Anyone who has been through a severe depression knows how difficult it is to get out of bed to face the day. We may ask ourselves, “why bother when life seems so hard?” This question was asked by the great psychiatrist Victor Frank, during his imprisonment in the notorious Nazi concentration camp Auschwitz during World War II. Frankl wondered what it would take for people to survive the inhuman conditions of the camps. What he discovered truly surprised him, for he observed that those who survived the hell of the camps were not the strongest, the youngest or the healthiest individuals. They were those prisoners who had a REASON for staying alive--some purpose or mission that they hoped to accomplish after the war, or some loved one that were waiting to be reunited with. This allowed them to endure the harshness and brutality of the camps until they gained their freedom.

After the war, Frankl realized that the need for purpose and meaning was not just applicable to prisoners of war; it was a universal human need. In his role as a psychiatrist, Frankl discovered that many types of mental illness, including depression, improved when a person found a worthwhile purpose upon which to base his life. Conversely, he saw many people succumb to depression when they felt they had "nothing to live for."

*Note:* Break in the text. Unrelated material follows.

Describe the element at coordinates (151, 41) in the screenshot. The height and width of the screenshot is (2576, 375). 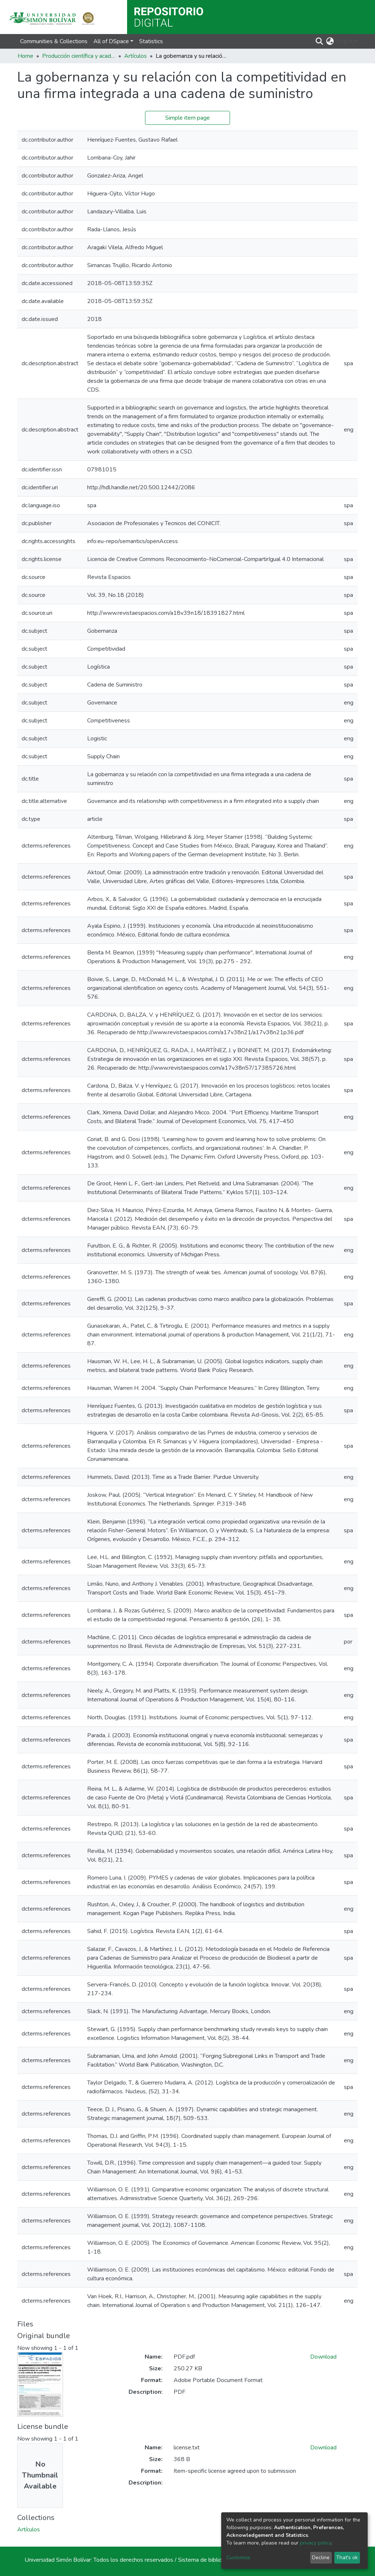
I see `Statistics` at that location.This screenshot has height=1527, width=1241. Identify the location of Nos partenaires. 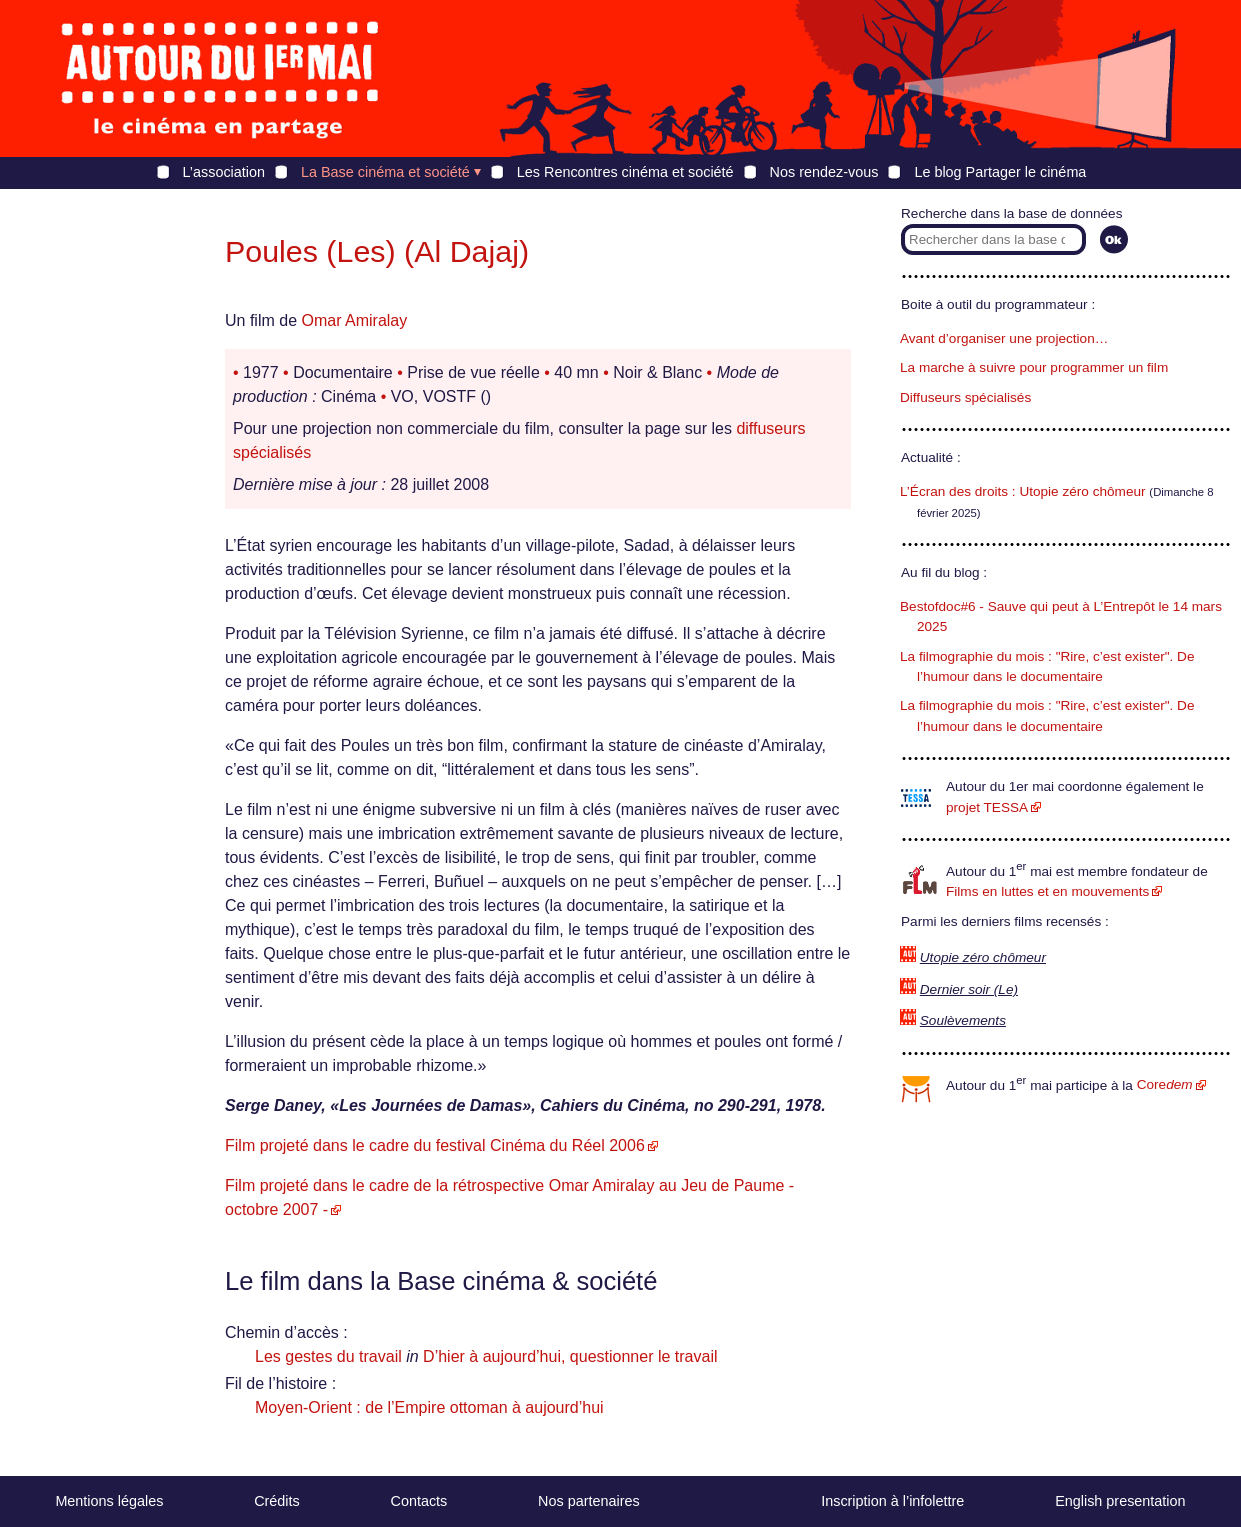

Thus, I tell my clients to see if they can find ways to bring purpose and meaning into their lives. This could involve caring for one’s children, pursuing a creative or artistic vision, working for an important cause such as environmental preservation or social justice, being on a spiritual path, or simply being a model of mental health recovery for other people.

Here are some questions that you can ask yourself in order to find your purpose and meaning in your life:

  • What in my life do I care about or feel passionate about?
  • When I awake in the morning, do I have a reason to get out of bed? If so, what is it?
  • What are my unique talents and how can I offer them to the world?"

Then listen closely to the stirrings of your heart and write down what comes to you. You may also want to ask those closest to you to give you their feedback, for often others can see us better than we can see ourselves.

Having meaning in your life will not eliminate all your symptoms of depression. But it will give you periods of time when you can transcend your condition by focusing your mind and heart on something greater than yourself. This will make life worth living enough so that you can hang in there until your symptoms ease and you are lifted out of the darkness and back into the light.